▶ [About this task]
Please transcribe every entry below exactly, without including the pictures.

□ □ □ □ □ □ □

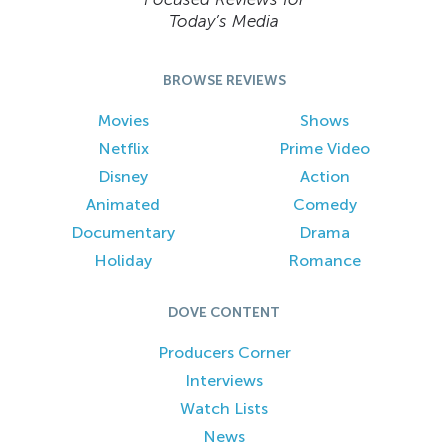
Today’s Media
BROWSE REVIEWS
Movies
Shows
Netflix
Prime Video
Disney
Action
Animated
Comedy
Documentary
Drama
Holiday
Romance
DOVE CONTENT
Producers Corner
Interviews
Watch Lists
News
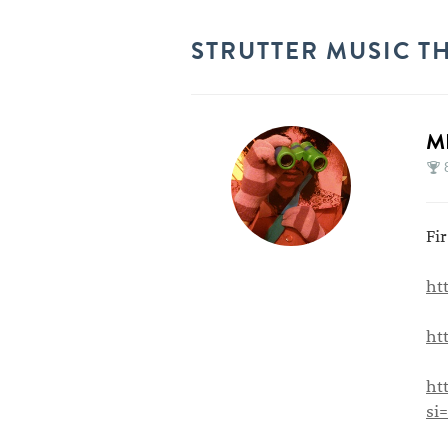
STRUTTER MUSIC T
M
Fi
ht
ht
ht
si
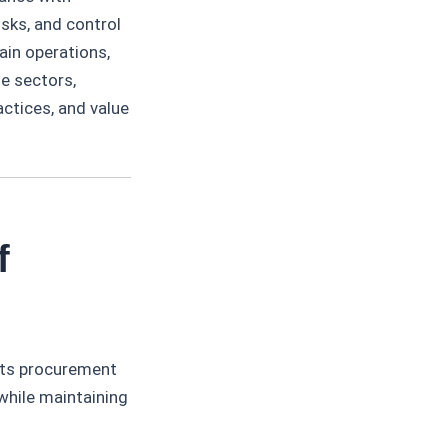
risks, and control
ain operations,
e sectors,
actices, and value
f
its procurement
while maintaining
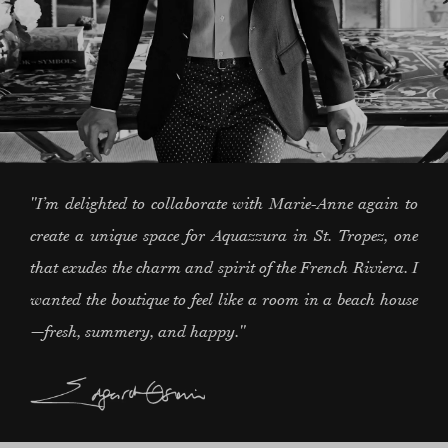
"I’m delighted to collaborate with Marie-Anne again to
create a unique space for Aquazzura in St. Tropez, one
that exudes the charm and spirit of the French Riviera. I
wanted the boutique to feel like a room in a beach house
—fresh, summery, and happy."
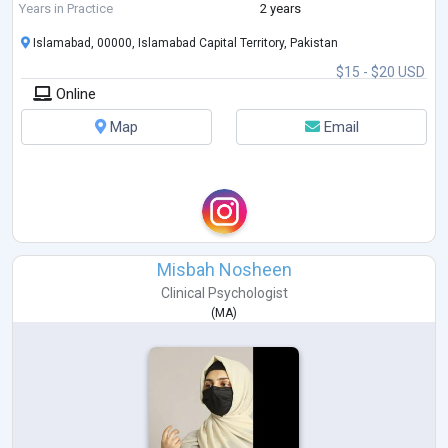
Years in Practice
2 years
Islamabad, 00000, Islamabad Capital Territory, Pakistan
$15 - $20 USD
Online
Map
Email
Misbah Nosheen
Clinical Psychologist
(
MA
)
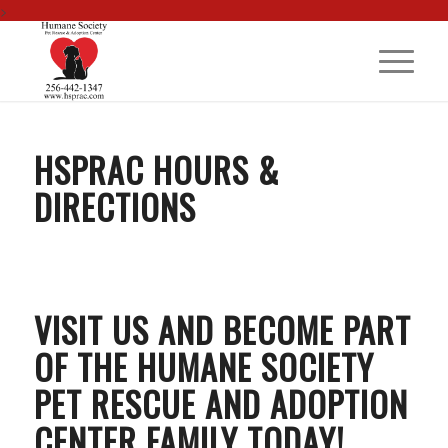
>
HSPRAC HOURS &
DIRECTIONS
VISIT US AND BECOME PART
OF THE HUMANE SOCIETY
PET RESCUE AND ADOPTION
CENTER FAMILY TODAY!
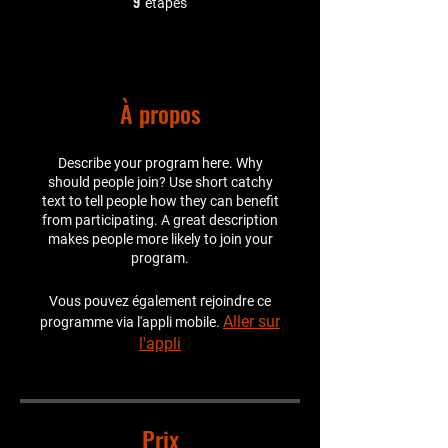
9
étapes
À propos
Describe your program here. Why
should people join? Use short catchy
text to tell people how they can benefit
from participating. A great description
makes people more likely to join your
program.
Vous pouvez également rejoindre ce
Aller sur
programme via l'appli mobile.
l'appli
Prix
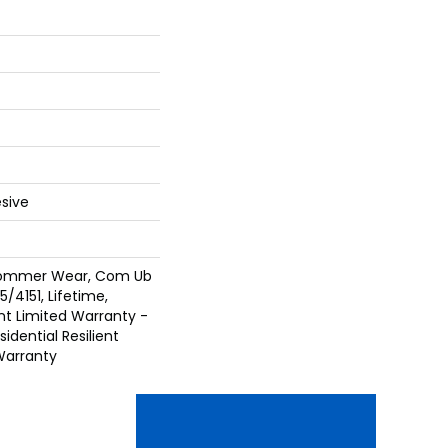
sive
 Commer Wear, Com Ub
/4151, Lifetime,
ent Limited Warranty -
idential Resilient
Warranty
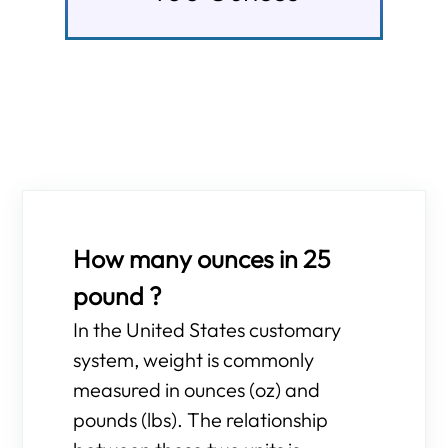
How many ounces in 25
pound ?
In the United States customary
system, weight is commonly
measured in ounces (oz) and
pounds (lbs). The relationship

□ □ □ □ □ □ □

▶ [Answer section]
Today’s Media
BROWSE REVIEWS
Movies
Shows
Netflix
Prime Video
Disney
Action
Animated
Comedy
Documentary
Drama
Holiday
Romance
DOVE CONTENT
Producers Corner
Interviews
Watch Lists
News
STRUTTER MUSIC T
M
Fi
ht
ht
ht
si
risks, and control
ain operations,
e sectors,
actices, and value
f
its procurement
while maintaining
"I’m delighted to collaborate with Marie-Anne again to
create a unique space for Aquazzura in St. Tropez, one
that exudes the charm and spirit of the French Riviera. I
wanted the boutique to feel like a room in a beach house
—fresh, summery, and happy."
Years in Practice
2 years
Islamabad, 00000, Islamabad Capital Territory, Pakistan
$15 - $20 USD
Online
Map
Email
Misbah Nosheen
Clinical Psychologist
(
MA
)
>
HSPRAC HOURS &
DIRECTIONS
VISIT US AND BECOME PART
OF THE HUMANE SOCIETY
PET RESCUE AND ADOPTION
CENTER FAMILY TODAY!
9
étapes
À propos
Describe your program here. Why
should people join? Use short catchy
text to tell people how they can benefit
from participating. A great description
makes people more likely to join your
program.
Vous pouvez également rejoindre ce
Aller sur
programme via l'appli mobile.
l'appli
Prix
sive
 Commer Wear, Com Ub
/4151, Lifetime,
ent Limited Warranty -
idential Resilient
Warranty
How many ounces in 25
pound ?
In the United States customary
system, weight is commonly
measured in ounces (oz) and
pounds (lbs). The relationship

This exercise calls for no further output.